- [Required action]
Search the data for the string "chilled" and copy each line in which it appears.

Saved entries:
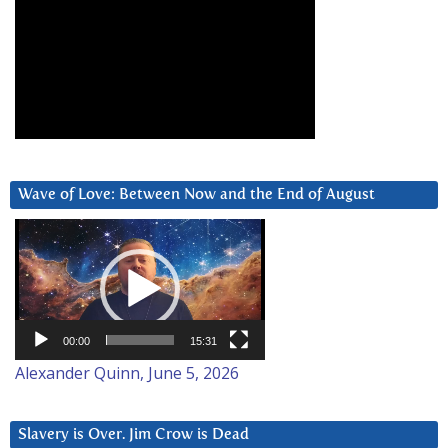
Wave of Love: Between Now and the End of August
Video
Player
00:00
15:31
Alexander Quinn, June 5, 2026
Slavery is Over. Jim Crow is Dead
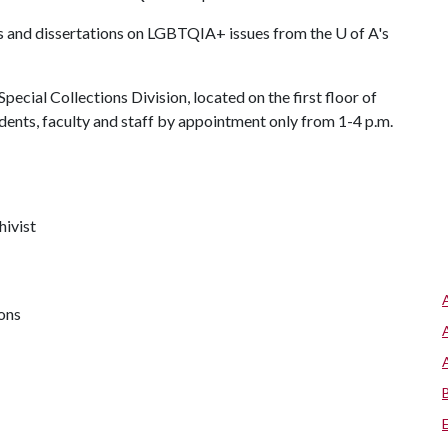
heses and dissertations on LGBTQIA+ issues from the
U of A
's
pecial Collections Division, located on the first floor of
dents, faculty and staff by appointment only from 1-4 p.m.
hivist
ions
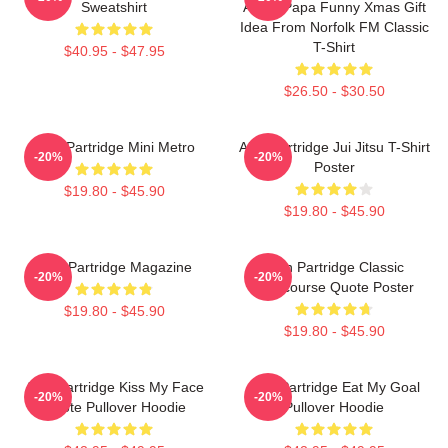
Sweatshirt
Alpha Papa Funny Xmas Gift
Idea From Norfolk FM Classic
T-Shirt
$40.95 - $47.95
$26.50 - $30.50
Alan Partridge Mini Metro
Alan Partridge Jui Jitsu T-Shirt
-20%
-20%
Poster
$19.80 - $45.90
$19.80 - $45.90
Alan Partridge Magazine
Alan Partridge Classic
-20%
-20%
Intercourse Quote Poster
$19.80 - $45.90
$19.80 - $45.90
Alan Partridge Kiss My Face
Alan Partridge Eat My Goal
-20%
-20%
Quote Pullover Hoodie
Pullover Hoodie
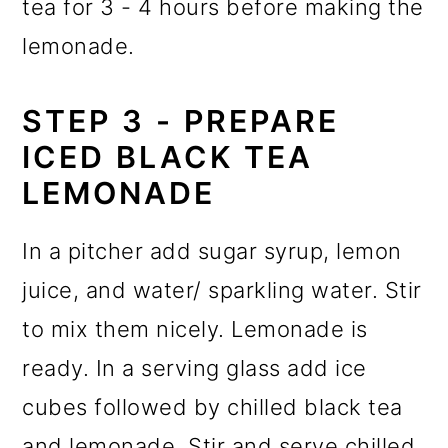
tea for 3 - 4 hours before making the
lemonade.
STEP 3 - PREPARE
ICED BLACK TEA
LEMONADE
In a pitcher add sugar syrup, lemon
juice, and water/ sparkling water. Stir
to mix them nicely. Lemonade is
ready. In a serving glass add ice
cubes followed by chilled black tea
and lemonade. Stir and serve chilled.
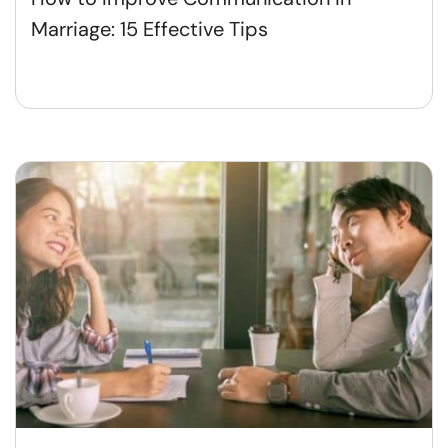
Marriage: 15 Effective Tips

- [Task response]
cubes followed by chilled black tea
and lemonade. Stir and serve chilled.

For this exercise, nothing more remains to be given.